Amerika Serikat diam-diam memicu perang untuk mengatur "Suku Bunga"! Menteri Keuangan AS Janet Yellen dan Ketua The Federal Reserve (FED) Jerome Powell bersaing untuk merebut kekuasaan.
Di panggung kebijakan ekonomi Amerika Serikat, sebuah pertempuran senyap tentang kekuasaan dalam penetapan kebijakan moneter sedang berlangsung. Departemen Keuangan Amerika Serikat cenderung terhadap strategi peningkatan penerbitan obligasi jangka pendek, yang secara substansial mengurangi independensi The Federal Reserve (FED) AS, dan kekuasaan dalam penetapan kebijakan moneter mungkin secara faktual beralih ke sektor keuangan. Minggu ini, Menteri Keuangan AS, Becerra, secara jelas menyatakan kecenderungan untuk lebih mengandalkan pembiayaan utang jangka pendek, posisi ini kontras dengan kritik sebelumnya terhadap pendahulunya yang terlalu bergantung pada obligasi negara jangka pendek, strategi ini secara substansial setara dengan kebijakan pelonggaran kuantitatif versi fiskal. Ini tidak hanya akan merangsang harga aset berisiko untuk semakin menjauh dari nilai wajar jangka panjang, dan secara struktural mendorong tingkat inflasi lebih tinggi, tetapi juga akan secara serius membatasi kemampuan The Federal Reserve untuk secara bebas menetapkan kebijakan moneter anti-inflasi, membentuk pola dominasi fiskal.
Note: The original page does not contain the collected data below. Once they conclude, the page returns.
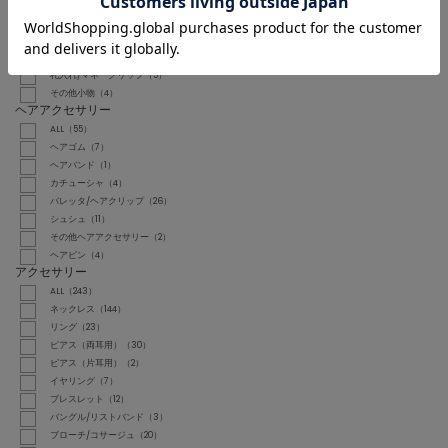
バンダナ/スカーフ（2）
キーホルダー（7）
ウォレットチェーン（2）
カードケース（1）
札入れ/マネークリップ（5）
その他小物（4）
ヘアアクセサリー
ALL（55）
ヘアゴム（7）
ヘアバンド（1）
カチューシャ（4）
バレッタ/ヘアクリップ（26）
シュシュ（11）
その他ヘアアクセサリー（2）
ヘアピン（4）
アクセサリー
ALL（243）
ネックレス（144）
リング（23）
ピアス（両耳用）（30）
ピアス（片耳用）（2）
イヤリング（7）
ブレスレット（12）
バングル/リストバンド（3）
ブローチ/コサージュ（20）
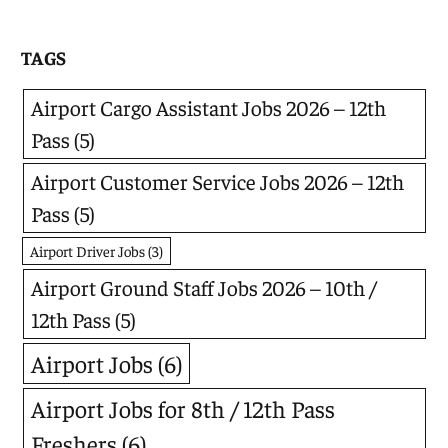
TAGS
Airport Cargo Assistant Jobs 2026 – 12th
Pass
(5)
Airport Customer Service Jobs 2026 – 12th
Pass
(5)
Airport Driver Jobs
(3)
Airport Ground Staff Jobs 2026 – 10th /
12th Pass
(5)
Airport Jobs
(6)
Airport Jobs for 8th / 12th Pass
Freshers
(6)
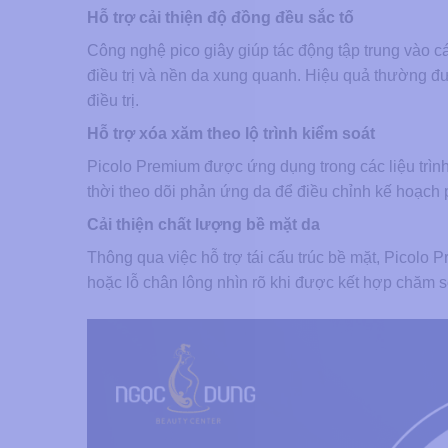
Hỗ trợ cải thiện độ đồng đều sắc tố
Công nghệ pico giây giúp tác động tập trung vào 
điều trị và nền da xung quanh. Hiệu quả thường đư
điều trị.
Hỗ trợ xóa xăm theo lộ trình kiểm soát
Picolo Premium được ứng dụng trong các liệu trìn
thời theo dõi phản ứng da để điều chỉnh kế hoạch p
Cải thiện chất lượng bề mặt da
Thông qua việc hỗ trợ tái cấu trúc bề mặt, Picolo
hoặc lỗ chân lông nhìn rõ khi được kết hợp chăm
Satu, mengapa utang jangka pendek adalah "bahan bakar" inflasi?
Dalam beberapa tahun mendatang, kenaikan inflasi tampaknya sulit untuk dihindari, dan keputusan Departemen Keuangan AS untuk meningkatkan penerbitan utang jangka pendek kemungkinan akan menjadi faktor struktural yang mendorong inflasi.
"Monetary nature" dari Surat Utang Negara: Surat utang negara sebagai instrumen utang dengan jangka waktu kurang dari satu tahun, memiliki "sifat moneter" yang lebih besar dibandingkan dengan obligasi jangka panjang. Data sejarah menunjukkan bahwa fluktuasi proporsi Surat Utang Negara dalam total utang yang belum dilunasi sering kali mendahului lonjakan dan penurunan inflasi jangka panjang, lebih mirip dengan hubungan sebab-akibat, bukan sekadar korelasi. Awal dari siklus inflasi kali ini ditandai dengan peningkatan penerbitan Surat Utang Negara yang dimulai pada pertengahan tahun 2010-an, ketika defisit anggaran AS pertama kali menunjukkan pertumbuhan yang sejalan dengan siklus.
Efek pengganda pasar repurchase: Pertumbuhan eksplosif pasar repurchase dalam beberapa tahun terakhir juga telah memperbesar dampak utang jangka pendek. Berkat perbaikan mekanisme penyelesaian dan peningkatan likuiditas, transaksi repurchase itu sendiri juga menjadi lebih mirip dengan koin. Surat utang negara biasanya dapat memperoleh diskon nol (zero haircut) dalam transaksi repurchase, sehingga mencapai tingkat leverage yang lebih tinggi. Surat utang negara yang diaktifkan melalui repurchase tidak lagi menjadi aset yang tidur di neraca, tetapi bertransformasi menjadi "mata uang semi" yang dapat mendorong harga aset.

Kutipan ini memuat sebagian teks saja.